The African National Congress has been stung by the public naming of six of its senior members, including three cabinet ministers, as former secret agents of South Africa's discredited white minority government. The putative former spies serving in President Mandela's cabinet are the Defence Minister, Mr Joe Modise; the Energy and Mineral Affairs Minister, Mr Penuell Maduna; and the Public Enterprise Minister, Ms Stella Sigcau.
The three remaining alleged former spies - named in parliament with their cabinet colleagues by Ms Patricia de Lisle of the PanAfricanist Congress (PAC) - are the Deputy Environment Minister, Mr Peter Mokaba, and two provincial premiers, Mr Mathews Phosa, of Mpumalanga, and Mr Makhenkesi Stofile, of the Eastern Cape.
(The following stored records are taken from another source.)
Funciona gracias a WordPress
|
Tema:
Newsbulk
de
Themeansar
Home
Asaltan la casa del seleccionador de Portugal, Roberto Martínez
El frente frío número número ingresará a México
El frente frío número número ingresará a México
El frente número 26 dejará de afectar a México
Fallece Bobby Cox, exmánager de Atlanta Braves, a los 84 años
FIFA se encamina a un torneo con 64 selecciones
The identification of the reputed spies is a sequel to what Ms De Lisle describes as "weeks of hell" for the PAC, during which its leader, Bishop Stanley Mogoba, was labelled a security risk by unidentified ANC members and "by implication a spy".
The whispering campaign against Dr Mogoba, immediate past president of the Methodist Church, comes in the wake of an apparent attempt by Mr Mandela to prevent him from serving on the parliamentary intelligence committee - on the grounds that the PAC might be embarrassed by the obligatory security check which all members of the intelligence committee undergo.
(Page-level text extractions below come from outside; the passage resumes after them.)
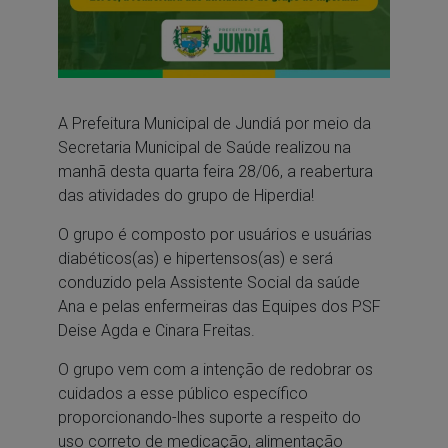
A Prefeitura Municipal de Jundiá por meio da
Secretaria Municipal de Saúde realizou na
manhã desta quarta feira 28/06, a reabertura
das atividades do grupo de Hiperdia!
O grupo é composto por usuários e usuárias
diabéticos(as) e hipertensos(as) e será
conduzido pela Assistente Social da saúde
Ana e pelas enfermeiras das Equipes dos PSF
Deise Agda e Cinara Freitas.
O grupo vem com a intenção de redobrar os
cuidados a esse público específico
proporcionando-lhes suporte a respeito do
uso correto de medicação, alimentação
The PAC believes Mr Mandela's intervention carries an implied message that Dr Mogoba's past contains a dark secret that would embarrass him and the movement he left the church to lead last December.
To defuse speculation, the PAC has put on record that Dr Mogoba confirmed in the 1988 trial of a former PAC guerrilla commander, Mr Enoch Zulu, that he had given Mr Zulu food and shelter.
But Ms De Lisle emphasises that Dr Mogoba did so only after he had been given the go-ahead by the PAC leadership and after Mr Zulu had himself told the police he had sought refuge at Dr Mogoba's house on his return to South Africa. "The PAC leadership saw no reason why Dr Mogoba should go to jail for telling the truth," she said.
The ANC has counter-attacked, accusing Ms De Lisle of abusing parliamentary privilege to "cast doubts on the integrity of pre-eminent citizens and public representatives."
It has requested parliament to form a special committee to investigate Ms De Lisle's accusations. Ms De Lisle refuses to comment publicly on the source of her information, but stressed she is quite willing to appear before the parliamentary committee.
Allegations that the upper echelons of the ANC contain people who secretly worked for the apartheid government are a recurring theme in post-apartheid South Africa. The former head of the National Intelligence Service, Mr Mike Louw, is on record confirming that he gave Mr Mandela the names of ANC members who were informers when the ANC leader became President.